Member of the Ohio House of Representatives from the 2nd district
- In office January 5, 1993-December 31, 2000
- Preceded by: Corwin Nixon
- Succeeded by: Tom Raga

Personal details
- Born: February 3, 1941 Cozaddale, Ohio
- Died: February 26, 2012 (aged 71) Cincinnati, Ohio
- Party: Republican

= George E. Terwilleger =

American politician (1941–2012)

George E. Terwilleger (February 3, 1941 – February 26, 2012) was a member of the Ohio House of Representatives from 1993 to 2000. His district consisted of a portion of Warren County, Ohio. He was succeeded by Tom Raga. A bridge in Foster, Ohio, where the Old 3-C Highway crosses the Little Miami River, is named in his honor.

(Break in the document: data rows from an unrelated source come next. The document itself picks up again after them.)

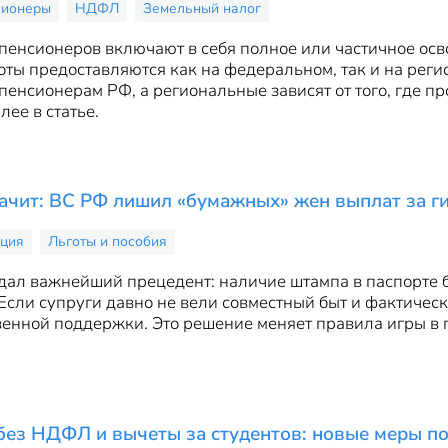
сионеры
НДФЛ
Земельный налог
 пенсионеров включают в себя полное или частичное о
готы предоставляются как на федеральном, так и на ре
енсионерам РФ, а региональные зависят от того, где пр
ее в статье.
ачит: ВС РФ лишил «бумажных» жен выплат за г
ация
Льготы и пособия
ал важнейший прецедент: наличие штампа в паспорте б
Если супруги давно не вели совместный быт и фактиче
твенной поддержки. Это решение меняет правила игры в
без НДФЛ и вычеты за студентов: новые меры п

==Early life and education==
George E. Terwilleger was born in Cozaddale, Ohio, on February 3, 1941. He received his education from the following institution:
- AA, Business Administration, Xavier University

==Political experience==
George Terwilleger has had the following political experience:
- Hamilton Twp. trustee Twp. clerk Warren Co. commissioner

==Organizations==
George Terwilleger has been a member of the following organizations:
- Area Progress Council
- Clinton/Warren Cos. Solid Waste Policy Comm., Chair
- County Commissioners Association of Ohio Board
- Co. Association of Trustees, President
- Co. Reg. Planning Commission
- Ohio Public Works, Vice-chair
- National Association of Counties
- National Association of Towns and Townships
- Scottish Rite Club, president
- Warren Co. Board of Realtors, director and president
- Worthy Patron of the Morrow Chapter Order of Eastern Stars

==Death==
Terwilleger died at Hospice of Cincinnati on February 26, 2012 at the age of 71.